Woah, he showed up at your office? Not cool! For that reason alone, I think you’re past the “just ignore him and hope he goes away” stage. If you still have a way to get in touch with him — email would be best — without accepting his friend request, tell him that you were under the impression that he never wanted to speak to you again and since your last conversation several years ago, you have moved on. Tell him that you are quite happy in your life and wish him the same, but you have no interest in re-opening a chapter of your life that has long been closed and you would appreciate it if he respected your wishes and left you alone. Of course, you may get some response from him and it will be entirely up to you to decide whether or how to proceed.

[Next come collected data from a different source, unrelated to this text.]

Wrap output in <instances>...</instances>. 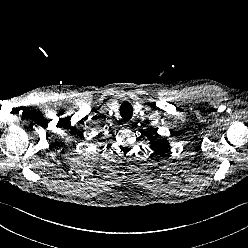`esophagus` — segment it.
Instances as JSON below:
<instances>
[{
	"label": "esophagus",
	"instance_id": "34e87169",
	"mask_svg": "<svg viewBox=\"0 0 248 248\" xmlns=\"http://www.w3.org/2000/svg\"><path fill=\"white\" fill-rule=\"evenodd\" d=\"M124 126L129 128L131 126V122L130 121H125Z\"/></svg>",
	"mask_w": 248,
	"mask_h": 248
}]
</instances>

If you feel like you’re in danger at all, especially given your history with him, you may even consider alerting the authorities to discuss what, if any, options you might have in protecting yourself.
It’s possible that your ex is in some sort of 12-step program for his anger issues and wants to make amends with you, but that’s just one of many possibilities and it certainly isn’t your responsibility to find out if that’s what he wants or to give him the forgiveness he might be seeking. I would proceed very cautiously here and do whatever you need to do to protect your safety, including telling your boyfriend what’s going on. Not only is it in your best interest to keep things transparent with him, your guy definitely deserves to know that some schmuck with a history of verbal abuse and anger issues is showing up at his girlfriend’s place of business looking for her. He may want to confront your ex himself, but part of being in a relationship means sharing burdens like these and this is your opportunity to decide together — as a team — if this is a situation that is best handled directly by you or if you would benefit from your boyfriend’s help as well as emotional support. If you think you and your boyfriend are going to be life partners, this is just one of many issues where you’re going to have to think of what’s best for your relationship as well as what’s best for you personally. In both cases, you’d be wise to share with your boyfriend what’s going on.